On July 5, the Department of Energy Resources filed emergency regulations on its new solar incentive program, the Solar Massachusetts Renewable Target (SMART) program.
 
The regulations (225 CMR 20.00) follow an extensive stakeholder process that began in September 2015.
 
The SMART program will be a successor to the Solar Renewable Energy Credit (SREC) II program. The new program will change the regulatory structure of solar incentives.
 
Officials at the DOER say the SMART program is designed to provide more revenue certainty. The program would be for 1,600 megawatts and would have a declining block structure. Base compensation rates would be set according to project size. Compensation rates would decline by set percentages in each block.
 
The regulations lay out a structure that would allow for additional incentives beyond the base compensation rates based on a number of factors, including the type of land on which a project is located.
 
The MMA weighed in on several aspects of the proposal, urging the DOER to take into account the economic feasibility of solar projects for cities and towns.

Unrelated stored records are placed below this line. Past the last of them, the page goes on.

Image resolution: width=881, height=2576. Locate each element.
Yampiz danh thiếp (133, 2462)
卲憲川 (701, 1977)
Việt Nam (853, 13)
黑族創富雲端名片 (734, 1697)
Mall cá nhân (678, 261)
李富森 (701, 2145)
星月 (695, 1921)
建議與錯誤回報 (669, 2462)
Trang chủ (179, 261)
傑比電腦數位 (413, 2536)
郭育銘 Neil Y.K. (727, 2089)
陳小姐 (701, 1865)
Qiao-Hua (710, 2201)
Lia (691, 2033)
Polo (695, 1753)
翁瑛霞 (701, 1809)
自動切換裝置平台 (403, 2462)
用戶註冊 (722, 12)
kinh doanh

The MMA expressed concerns that caps and restrictions on the incentives could make it difficult for communities to participate in solar projects.
 
In order to take advantage of the incentive for public projects, where municipalities are the owner or operator or receive 100 percent of the output, the proposed regulations require that a solar project be located on public land. The MMA explained that some communities want to use solar energy, but don’t have available public land. Allowing communities to be eligible for the incentive for projects located on private land would create more flexibility for municipalities.
 
The MMA also urged the DOER to ensure that the program supports stability for municipalities and to keep in mind the potential uncertainty that could arise for municipalities when the net metering cap is reached and if utilities add new fees or increase rates for municipal customers.
 
The Department of Public Utilities has reopened its proceedings on the monthly minimum “reliability” contribution. Legislation passed in 2016 contained a provision allowing utility companies to submit proposals to the DPU for a monthly minimum reliability contribution that would be included on electric bills for those receiving net metering credits, subject to the approval of the DPU.
 
The MMA raised concerns about the reliability contribution during the legislative process and expressed concerns about the DPU’s regulatory process. The MMA has called a “monthly minimum reliability contribution” on existing projects “an unfair and costly burden on municipalities, who appropriately based their approvals, decision-making and budget frameworks on solar projects without consideration of a ‘minimum reliability contribution.’” The MMA urged the DPU to exempt municipal net metering from any new fees and surcharges.
 
The DPU is soliciting comments on several details relative to the date when 1,600 megawatts of solar is installed in the Commonwealth and how it is calculated. Under Chapter 75 of the Acts of 2016, the DPU may only approve a proposal for a monthly minimum reliability contribution after the capacity of solar facilities in the Commonwealth has reached 1,600 megawatts.
 
The DPU has reopened this proceeding due to a related petition filed by Eversource seeking an increase in its base distribution rates and approval of a monthly minimum reliability contribution.